Keep family present during painful procedures. We encourage families to stay in the room for procedures, as long as they are comfortable doing so. Having a family member close by does a lot to alleviate fear and anxiety in children, but depending on the situation, it’s not always easy to watch. Occasionally this might lead to a family member feeling a bit faint, so I’ve learned to keep a close eye on the parents too. A key philosophy of Boston Children’s is that our clinicians don’t just treat the patient but whole family, and that extends to the ED as well.

Analgesics and anesthetics should be as pain free as possible. Thanks to advances in pain medications we’re now able to give two important medications in a nasal mist form, rather than intravenously (IV). IV medication may still be needed as follow up, but the mist is a fantastic way to provide initial pain treatment quickly and safely.

In many cases we can also give an anti-anxiety medication as a nasal mist. This works very well for toddlers who need stitches, especially those with lacerations on their face. The mist allows the child to relax, which often helps them focus on the smartphone/iPad movie or game, allowing myself or another ED doctor to clean and stich them quickly.
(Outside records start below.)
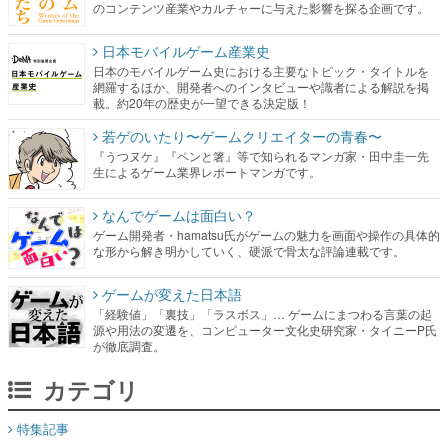
のコンテンツ産業やカルチャーに与えた影響を探る企画です。
日本モバイルゲーム産業史
日本のモバイルゲーム史における主要なトピック・タイトルを
網羅するほか、開発者へのインタビューや識者による解説を掲
載。約20年の歴史が一望できる決定版！
若ゲのいたり〜ゲームクリエイターの青春〜
『うつヌケ』『ペンと箸』等で知られるマンガ家・田中圭一先
生によるゲーム業界レポートマンガです。
なんでゲームは面白い？
ゲーム開発者・hamatsu氏がゲームの魅力を画面や操作の具体的
な形から解き明かしていく、硬派で骨太な評論連載です。
ゲームが変えた日本語
「経験値」「裏技」「ラスボス」… ゲームにまつわる言葉の起
源や用法の変遷を、コンピューター文化史研究家・タイニーP氏
が徹底調査。
カテゴリ
特集記事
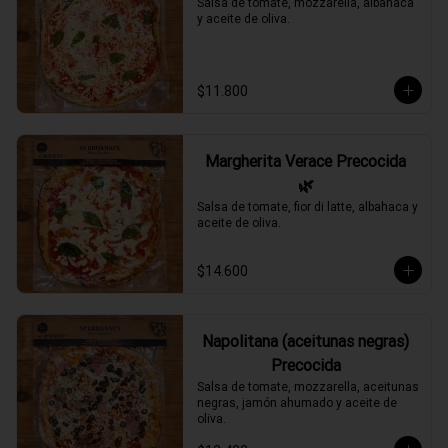
Salsa de tomate, mozzarella, albahaca 
y aceite de oliva.
$11.800
Margherita Verace Precocida
🌿
Salsa de tomate, fior di latte, albahaca y 
aceite de oliva.
$14.600
Napolitana (aceitunas negras)
Precocida
Salsa de tomate, mozzarella, aceitunas 
negras, jamón ahumado y aceite de 
oliva.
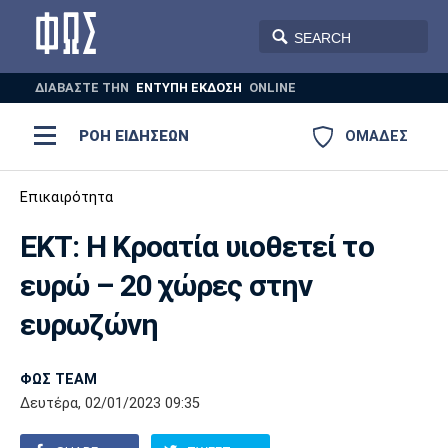
ΔΙΑΒΑΣΤΕ THN
ΕΝΤΥΠΗ ΕΚΔΟΣΗ
ONLINE
ΡΟΗ ΕΙΔΗΣΕΩΝ
ΟΜΑΔΕΣ
Ποδόσφαιρο
Επικαιρότητα
ΠΟΔΟΣΦΑΙΡΟ
ΜΠΑΣΚΕΤ
ΕΚΤ: Η Κροατία υιοθετεί το
Super League 1
Μπάσκετ
ΒΟΛΕΪ
ΠΟΛΟ
ΣΠΟΡ
ευρώ – 20 χώρες στην
Ολυμπιακός
ΑΕΚ
ΠΑΟΚ
Super League 2
Ελλάδα
Ολυμπιακοί Αγώνες
ευρωζώνη
AUTO-MOTO
PLUS
Γ Εθνική
Εθνική
Βόλεϊ
ΦΩΣ TEAM
Ελλάδα
EuroLeague
Πόλο
Παναθηναϊκός
Ατρόμητος
Πανιώνιος
Δευτέρα, 02/01/2023 09:35
Champions League
ΝΒΑ
Τένις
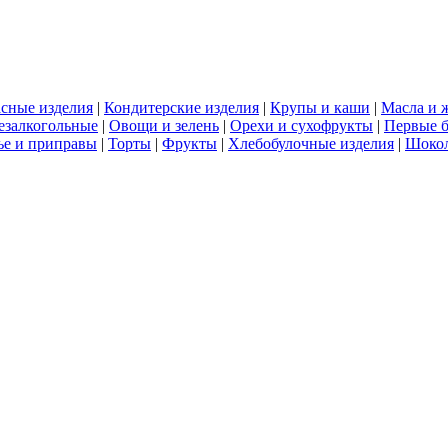
сные изделия
|
Кондитерские изделия
|
Крупы и каши
|
Масла и 
езалкогольные
|
Овощи и зелень
|
Орехи и сухофрукты
|
Первые 
е и приправы
|
Торты
|
Фрукты
|
Хлебобулочные изделия
|
Шоко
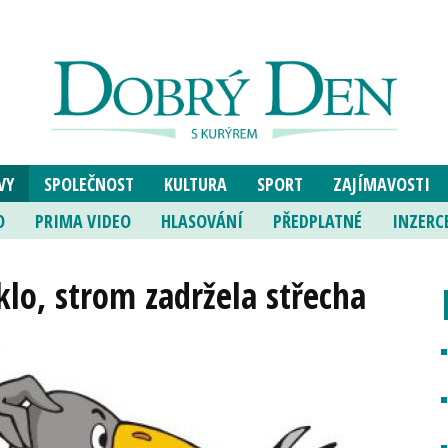
VY
SPOLEČNOST
KULTURA
SPORT
ZAJÍMAVOSTI
O
PRIMA VIDEO
HLASOVÁNÍ
PŘEDPLATNÉ
INZERC
lo, strom zadržela střecha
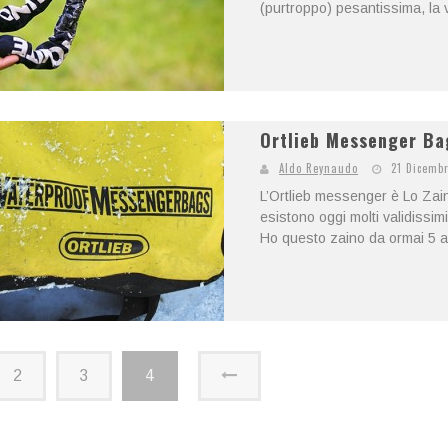
(purtroppo) pesantissima, la 
Ortlieb Messenger Bag
Aldo Reynaudo
21 Dicemb
L’Ortlieb messenger è Lo Zai
esistono oggi molti validissimi
Ho questo zaino da ormai 5 a
2
3
4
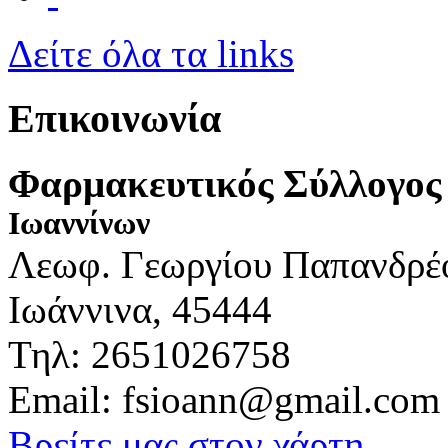
Δείτε όλα τα links
Επικοινωνία
Φαρμακευτικός Σύλλογος
Ιωαννίνων
Λεωφ. Γεωργίου Παπανδρέ
Ιωάννινα, 45444
Τηλ: 2651026758
Email: fsioann@gmail.com
Βρείτε μας στον χάρτη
For more serious painful and stressful procedures, sedation or dissociative anesthesia could be needed. Because we focus entirely on pediatric patients, Boston Children’s ED clinicians are very experienced in providing procedural sedation/dissociative anesthesia for variety of procedures. This allows us to quickly provide the right medications, in the right dosages, to all our patients.

When they were busy revolutionizing the mobile device market, Steve Jobs and the folks at Apple probably didn’t realize they were also improving pediatric emergency care. Intentional or not, these kid friendly devices have become very important additions to pain medications in managing the pain and anxiety of young ED visitors, and as pediatric ED doctor I’m very thankful for all their hard work.

Kids aren’t just small adults—they benefit from special skill and care provided by staff with pediatric expertise. If your child needs emergency care close to your home, consider going to one of Boston Children’s community hospital partners north, south and west of Boston:

  • Beverly Hospital: 85 Herrick Street, Beverly – 978-922-3000
  • Norwood Hospital: 800 Washington Street, Norwood – 781-769-4000
  • South Shore Hospital 55 Fogg Road, South Weymouth -781-624-8000
  • Winchester Hospital 41 Highland Avenue, Winchester – 781-729-9000

At our conveniently located community hospital partners, Boston Children’s physicians are on-site to care for your child. The doctor is in constant communication with Boston Children’s ED, as well as our specialists and inpatient unit. If your child needs care at our main campus in Boston, our renowned Critical Care Transport Team’s uniquely equipped ambulance is on hand to bring your child to our Boston location.  




One thought on “Paging Dr. Angry Bird: How mobile technology is improving pediatric emergency care

  1. Angry birds sounds like a great plan – Where’s Wally? Is one of ours & the ever successful bubbles.

    Do you use metered dose intranasal diamorphine or the DIY atomiser set-up?